[EXERCISE] Please copy out the lines in the entries that contain "para".

[PROVIDED MATERIAL]
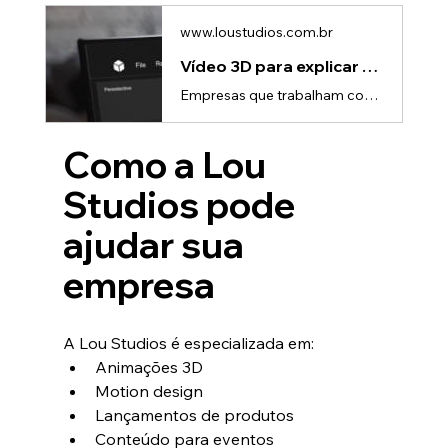
www.loustudios.com.br
Vídeo 3D para explicar processos complexos | Lou Studio
Empresas que trabalham com tecnologia, engenharia, indústria ou produtos técnicos enfrentam um desafio constante: como explicar processos complexos de maneira simples e fácil de entender?Muitas vezes, apenas textos, diagramas ou apresentações tradicionais não conseguem transmitir claramente como um sistema funciona na prática.É exatamente nesse cenário que os vídeos 3D se tornaram uma ferramenta estratégica de comunicação.Com animações 3D, empresas conseguem transformar informações técnicas em e
Como a Lou 
Studios pode 
ajudar sua 
empresa
A Lou Studios é especializada em:
Animações 3D
Motion design
Lançamentos de produtos
Conteúdo para eventos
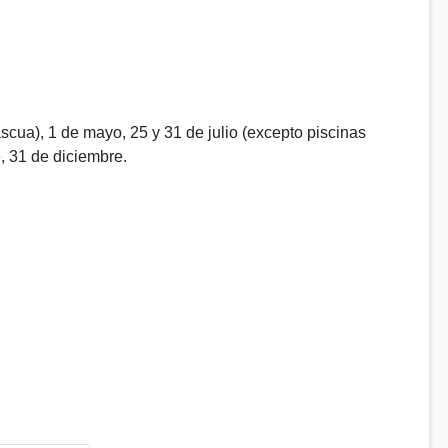
ascua), 1 de mayo, 25 y 31 de julio (excepto piscinas
e, 31 de diciembre.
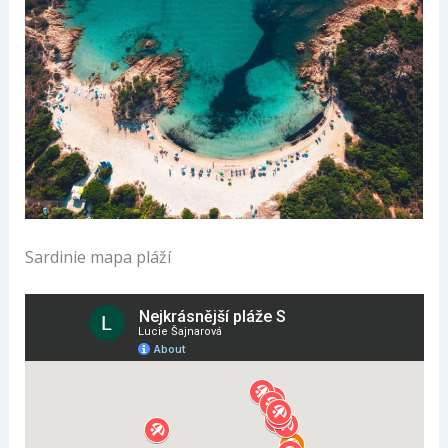
Sardinie mapa pláží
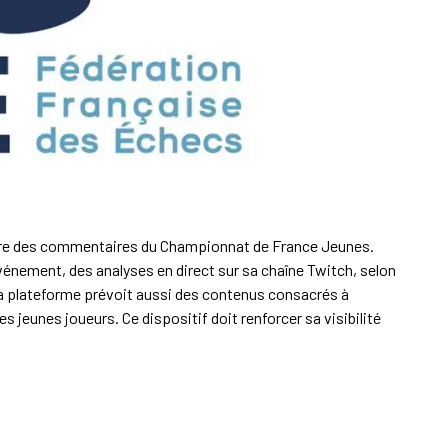
ire des commentaires du Championnat de France Jeunes.
événement, des analyses en direct sur sa chaîne Twitch, selon
La plateforme prévoit aussi des contenus consacrés à
 jeunes joueurs. Ce dispositif doit renforcer sa visibilité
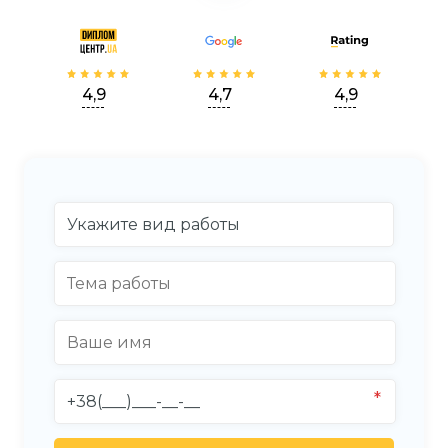
4,9
4,7
4,9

[WRITTEN SOLUTION]
Vídeo 3D para explicar processos complexos | Lou Studio
Conteúdo para eventos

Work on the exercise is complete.